Centenarians from countries throughout the world (Italy, Japan, Singapore and U.S.) who enjoyed vitality do one thing in common. They spread out protein intake throughout the day. They were not necessarily on the paleo diet but they ate mainly protein (including fish) and lots of fresh vegetables.
They ate three meals a day on a regular schedule and included 25-30 grams of protein at each meal. A diet plan with a high amount of high quality protein per meal is recommended to stimulate muscle protein synthesis. Unfortunately, most Americans don't eat this way.

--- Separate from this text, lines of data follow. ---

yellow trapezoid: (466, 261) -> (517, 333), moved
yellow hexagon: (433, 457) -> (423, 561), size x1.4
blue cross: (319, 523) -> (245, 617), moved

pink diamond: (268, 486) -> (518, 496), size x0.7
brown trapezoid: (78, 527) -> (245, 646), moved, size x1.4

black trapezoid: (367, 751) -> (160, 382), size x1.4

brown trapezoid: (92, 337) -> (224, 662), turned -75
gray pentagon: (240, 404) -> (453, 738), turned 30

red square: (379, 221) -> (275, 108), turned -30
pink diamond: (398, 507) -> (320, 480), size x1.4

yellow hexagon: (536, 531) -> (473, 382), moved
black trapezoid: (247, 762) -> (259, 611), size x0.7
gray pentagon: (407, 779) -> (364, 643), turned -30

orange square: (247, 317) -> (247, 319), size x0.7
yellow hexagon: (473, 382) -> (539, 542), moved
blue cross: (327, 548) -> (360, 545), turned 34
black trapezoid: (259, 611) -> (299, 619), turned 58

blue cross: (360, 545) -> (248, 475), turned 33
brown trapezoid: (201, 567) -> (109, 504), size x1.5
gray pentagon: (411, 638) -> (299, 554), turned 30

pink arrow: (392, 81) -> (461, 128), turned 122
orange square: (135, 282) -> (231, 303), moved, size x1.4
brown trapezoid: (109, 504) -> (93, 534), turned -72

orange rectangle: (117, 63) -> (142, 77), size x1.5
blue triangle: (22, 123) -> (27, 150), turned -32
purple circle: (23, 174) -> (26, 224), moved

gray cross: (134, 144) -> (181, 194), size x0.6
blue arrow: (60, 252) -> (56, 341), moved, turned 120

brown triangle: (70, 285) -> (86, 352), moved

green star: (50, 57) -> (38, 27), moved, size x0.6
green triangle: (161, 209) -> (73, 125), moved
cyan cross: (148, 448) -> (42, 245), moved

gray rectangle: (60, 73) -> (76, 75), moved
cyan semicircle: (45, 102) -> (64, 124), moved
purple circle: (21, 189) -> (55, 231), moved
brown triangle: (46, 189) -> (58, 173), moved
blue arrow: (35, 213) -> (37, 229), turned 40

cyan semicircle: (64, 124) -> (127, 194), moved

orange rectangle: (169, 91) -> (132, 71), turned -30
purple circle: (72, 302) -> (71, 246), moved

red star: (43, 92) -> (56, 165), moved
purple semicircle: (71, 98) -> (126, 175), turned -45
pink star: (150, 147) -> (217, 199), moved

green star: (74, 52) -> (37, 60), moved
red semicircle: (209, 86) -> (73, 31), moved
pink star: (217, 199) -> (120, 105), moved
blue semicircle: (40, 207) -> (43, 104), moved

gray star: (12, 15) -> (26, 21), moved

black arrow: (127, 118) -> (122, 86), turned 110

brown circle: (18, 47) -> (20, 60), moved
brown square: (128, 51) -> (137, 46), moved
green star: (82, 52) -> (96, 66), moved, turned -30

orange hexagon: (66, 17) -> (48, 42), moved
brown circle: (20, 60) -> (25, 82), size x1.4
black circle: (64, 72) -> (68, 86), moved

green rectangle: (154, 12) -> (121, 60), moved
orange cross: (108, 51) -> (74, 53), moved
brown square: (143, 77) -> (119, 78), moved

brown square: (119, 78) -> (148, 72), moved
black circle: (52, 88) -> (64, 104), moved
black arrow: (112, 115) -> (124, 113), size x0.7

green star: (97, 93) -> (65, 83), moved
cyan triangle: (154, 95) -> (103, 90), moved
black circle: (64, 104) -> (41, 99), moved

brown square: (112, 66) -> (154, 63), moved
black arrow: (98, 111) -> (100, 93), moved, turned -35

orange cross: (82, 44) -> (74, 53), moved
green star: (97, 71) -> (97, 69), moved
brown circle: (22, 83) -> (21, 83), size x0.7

For example, a typical American breakfast of milk and cereal or pancakes and juice contains only 5-10 grams of protein.
It may seem challenging to consume that much protein but "most CFS/FMS patients find they do best with a high protein, low-carbohydrate diet," according to From Fatigued to Fantastic author, Jacob Teitelbaum.
How can you incorporate more protein into your diet? Here are some high protein foods to guide you:
Greek Yogurt, 1 cup, 23 grams of protein
1 large egg, 6 grams
milk, 1 cup, 8 grams
steak, 23 grams, 3 oz.
ground beef, 18 grams, 3 oz.
chicken breast, 24 grams, 3 oz.
turkey breast, 24 grams, 3 oz.
tuna steak, 25 grams, 3 oz.
salmon steak, 23 grams, 3 oz.
You also can try a paleo turkey burger.
Here's what you need:
1 ground turkey patty (3 oz.)
shredded zucchini (1 cup)
other shredded veggies such as bok choy, carrot, radish, etc.
1 cup mixed greens
1 oz. cheddar cheese
sea salt, black pepper
paleo bun (see here for recipe and directions: http://catsinthekitchen.blogspot.com/2015/08/does-weather-affect-symptoms-plus-easy.html )
Here's what you do:
Cook up your turkey patty in a skillet in a drizzle of olive oil. Season as desired. (Tip: prepare the whole package and freeze extras for other meals.) Remove the turkey burgers from the skillet. Add a little more olive oil to the same pan. Saute your veggies seasoned with salt and pepper. Prepare your paleo bun according to directions given here: http://catsinthekitchen.blogspot.com/2015/08/does-weather-affect-symptoms-plus-easy.html
Fry or poach an egg to add to your burger.
Total protein count: approximately 30-35 grams
To assemble, plate up your burger on the bun, topped with sauted veggies, a bit of cheese and egg, if desired. Serve with mixed greens and a cultured dill pickle on the side.